■ AIM OF THE EXERCISE: Once the pictures are removed, reproduce what is left of the data below exactly.

━━━━━ SUPPLIED RECORDS

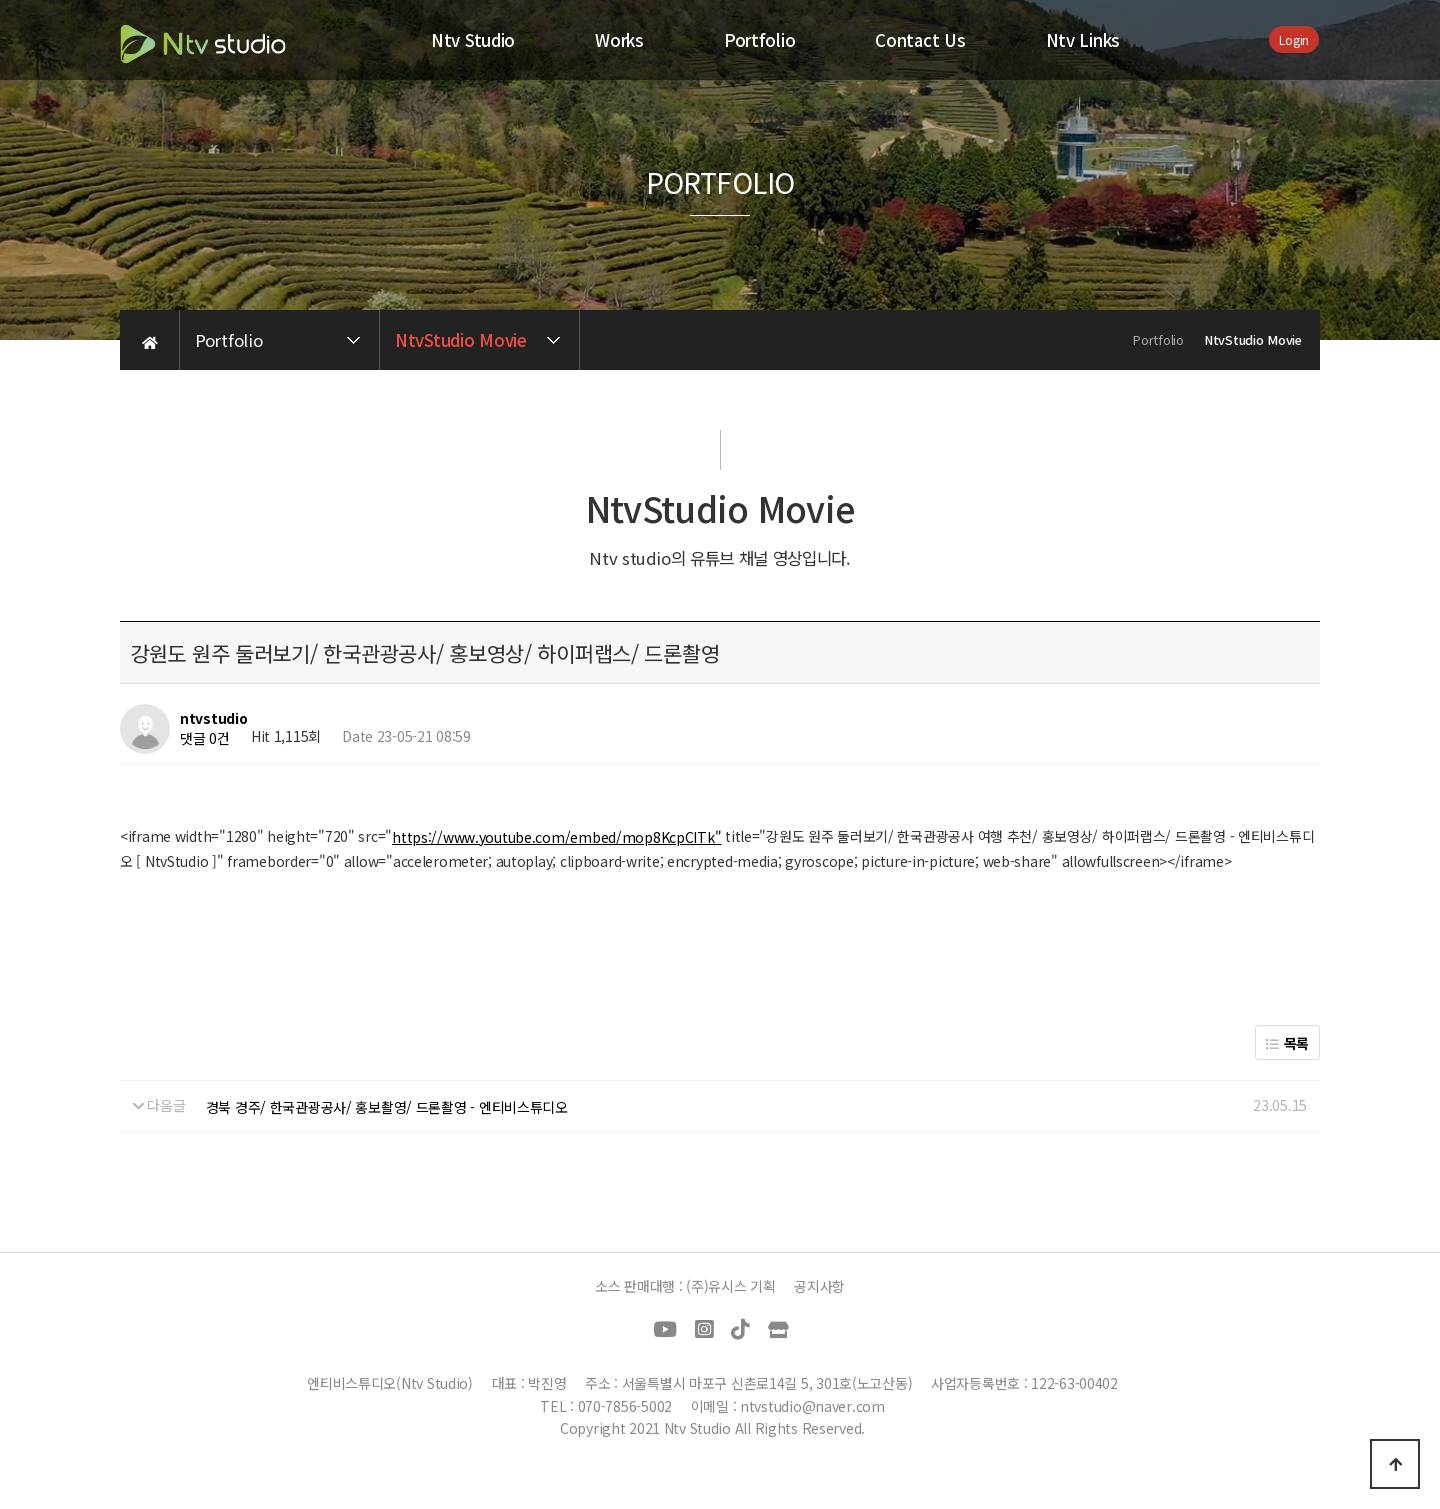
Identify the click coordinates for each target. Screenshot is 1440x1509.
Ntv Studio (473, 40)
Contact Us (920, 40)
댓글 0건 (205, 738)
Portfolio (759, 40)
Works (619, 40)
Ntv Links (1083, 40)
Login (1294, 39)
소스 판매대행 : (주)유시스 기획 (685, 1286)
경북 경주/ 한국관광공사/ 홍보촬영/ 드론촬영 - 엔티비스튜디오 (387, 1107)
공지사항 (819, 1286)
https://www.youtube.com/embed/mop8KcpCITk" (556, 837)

━━━━━━━━━━

■ WRITTEN RESPONSE:
Identify the click coordinates for each target. Screenshot is 1440x1509.
Ntv Studio (473, 40)
Contact Us (920, 40)
댓글 0건 (205, 738)
Portfolio (759, 40)
Works (619, 40)
Ntv Links (1083, 40)
Login (1294, 39)
소스 판매대행 : (주)유시스 기획 (685, 1286)
경북 경주/ 한국관광공사/ 홍보촬영/ 드론촬영 - 엔티비스튜디오 (387, 1107)
공지사항 (819, 1286)
https://www.youtube.com/embed/mop8KcpCITk" (556, 837)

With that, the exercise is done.